Abstract
Background
The microbial community structure in forest soils is expected to change in response to global environmental change, such as climate warming and nitrogen deposition. Community responses to these environmental changes may further interact with the site’s land-use history and understory light availability. Uncovering the relative importance of these global change drivers is crucial to understand and predict soil microbial communities’ changes.
Methods
A full-factorial in situ mesocosm experiment was conducted and the soil microbiota were analyzed by phospholipid fatty acid and neutral lipid fatty acid. The soils in the mesocosms were sampled from forests with different land-use history, and mesocosms contained typical forest understory plants. The mesocosms were exposed to experimental treatments of warming, nitrogen addition and subcanopy illumination.
Results
Among the treatments, past land-use had the strongest effect shaping the microbial community structure.

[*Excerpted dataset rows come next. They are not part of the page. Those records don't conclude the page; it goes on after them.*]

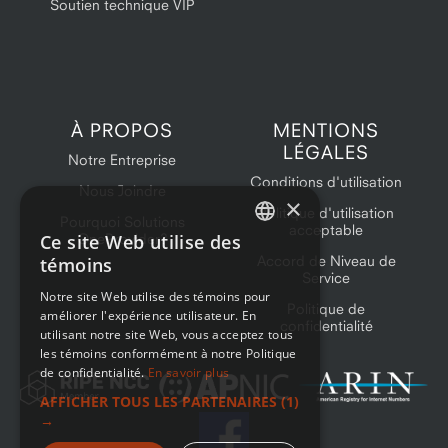
Soutien technique VIP
À PROPOS
MENTIONS
LÉGALES
Notre Entreprise
Conditions d'utilisation
Nous Joindre
×
Politique d'utilisation
Pourquoi Solutions
acceptable
Ce site Web utilise des
OneProvider?
ENGLISH
Accord de Niveau de
témoins
Service
FRENCH
Notre site Web utilise des témoins pour
Politique de
améliorer l'expérience utilisateur. En
confidentialité
utilisant notre site Web, vous acceptez tous
les témoins conformément à notre Politique
de confidentialité.
En savoir plus
AFFICHER TOUS LES PARTENAIRES
(1)
→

We found a significantly higher abundance of arbuscular mycorrhizal fungi and Actinobacteria in ancient forests. The soil microbial and plant communities were co-structured in ancient forests, but not in past-agricultural forests. Warming and nitrogen fertilization did not affect the soil microbial community composition, yet illumination resulted in slight changes in soil microbial composition.
Conclusions
Our results underpin the role of land-use legacies in shaping soil microbial communities. The stronger plant-microbe linkages in ancient forest soils compared to post-agricultural secondary forest soils may contribute to a higher resilience against environmental changes. Our results advocate for more multifactor global change experiments that investigate the mechanisms underlying the potential effects of land-use legacies on plant-microbe relationships in forest.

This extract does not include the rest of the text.